- Instructions for the task
When you write out the records, keep every word exact and drop the pictures.

--- Supplied material Enclosed Below ---

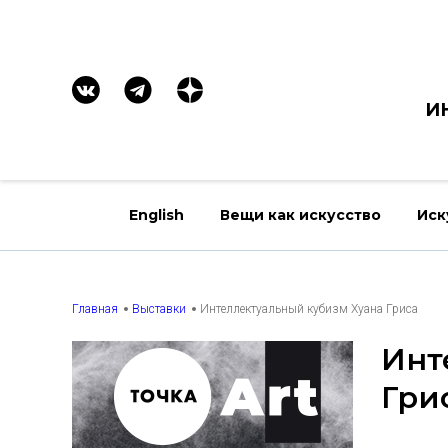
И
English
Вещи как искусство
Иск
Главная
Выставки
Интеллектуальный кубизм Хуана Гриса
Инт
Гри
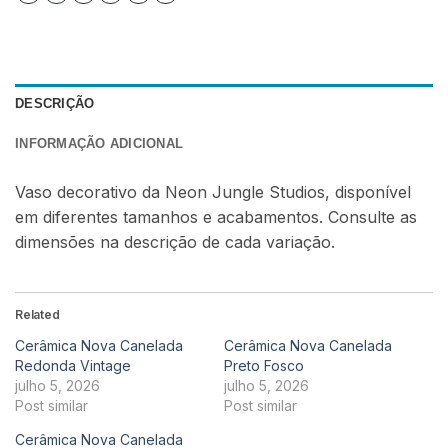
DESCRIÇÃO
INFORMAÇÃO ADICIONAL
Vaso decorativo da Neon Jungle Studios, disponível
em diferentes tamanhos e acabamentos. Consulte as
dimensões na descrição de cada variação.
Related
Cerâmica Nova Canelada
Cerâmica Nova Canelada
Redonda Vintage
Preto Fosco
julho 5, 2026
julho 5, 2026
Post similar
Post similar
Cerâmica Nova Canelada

--- End of Enclosed Supplied material ---

- The completed task
И
English
Вещи как искусство
Иск
Главная
Выставки
Интеллектуальный кубизм Хуана Гриса
Инт
Гри
DESCRIÇÃO
INFORMAÇÃO ADICIONAL
Vaso decorativo da Neon Jungle Studios, disponível
em diferentes tamanhos e acabamentos. Consulte as
dimensões na descrição de cada variação.
Related
Cerâmica Nova Canelada
Cerâmica Nova Canelada
Redonda Vintage
Preto Fosco
julho 5, 2026
julho 5, 2026
Post similar
Post similar
Cerâmica Nova Canelada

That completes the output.